I don’t teach you to be unselfish because I know if you are selfish you will be unselfish automatically, spontaneously. If you are not selfish you have missed yourself; now you cannot be in contact with anybody else – the basic contact is missing. The first step has been missed.
Forget about the world and the society and the utopias and Karl Marx. Forget about all this. You are just here for a few years to be. Enjoy, delight, be happy, dance, and love; and out of your love and dancing, out of your deep selfishness will start an overflowing of energy. You will be able to share with others.
Love, I say, is one of the most selfish things. If you want a still deeper selfish thing then comes meditation, prayer. If you want a still more selfish thing then comes God. You cannot be related to God through somebody else; there is no via media. With God you have to be face to face, immediate, without any media. You alone in your superb aloneness will encounter that supreme experience.

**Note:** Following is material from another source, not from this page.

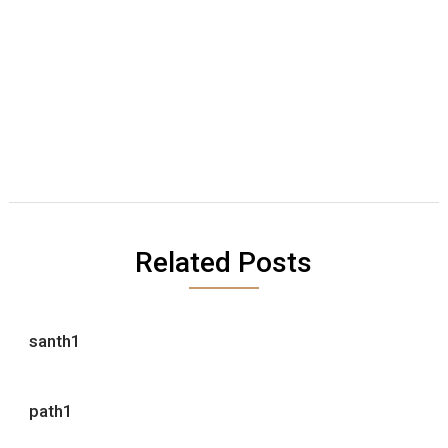
Related Posts
santh1
path1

I teach selfishness, but if you understand my selfishness you will understand all that is beautiful, all that is unselfish.
The second question:
In being selfish does one still remain aware of others or not?

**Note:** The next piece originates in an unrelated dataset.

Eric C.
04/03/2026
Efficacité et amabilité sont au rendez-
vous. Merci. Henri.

If you are aware of yourself you become aware of others. How can it be otherwise? If you are not aware of yourself, how can you be aware of others? Awareness first must happen within you. The light must be lighted there first. The flame must arise within you; only then can the light spread and envelop others. You live in darkness, unawareness – how can you be aware of others? You go on thinking, you dream – you are not aware of others.
The husband may say, “I am aware of my wife and her feelings.” Simply not possible, because the husband is not aware of himself. He lives in deep darkness and unconsciousness. He does not know from where his anger comes, he does not know from where love arises, he does not know from where comes this existence, flowing. He is not aware of himself – and that is the closest thing you can be aware of – and he says, “I am aware of my wife and her feelings.” Foolishness. He may be thinking, dreaming that he is aware. Everybody lives surrounded in his own dreams; and hidden behind the dreams, one’s own projections, one goes on thinking: “I am aware.”
Ask the wife; she says, “He is never aware of me.” The wife thinks she is aware of her husband, his needs; but those needs that she thinks she is aware of are not her husband’s needs. That’s what she thinks are his needs. The conflict continues, and both are aware and both feel for each other and both are careful about each other.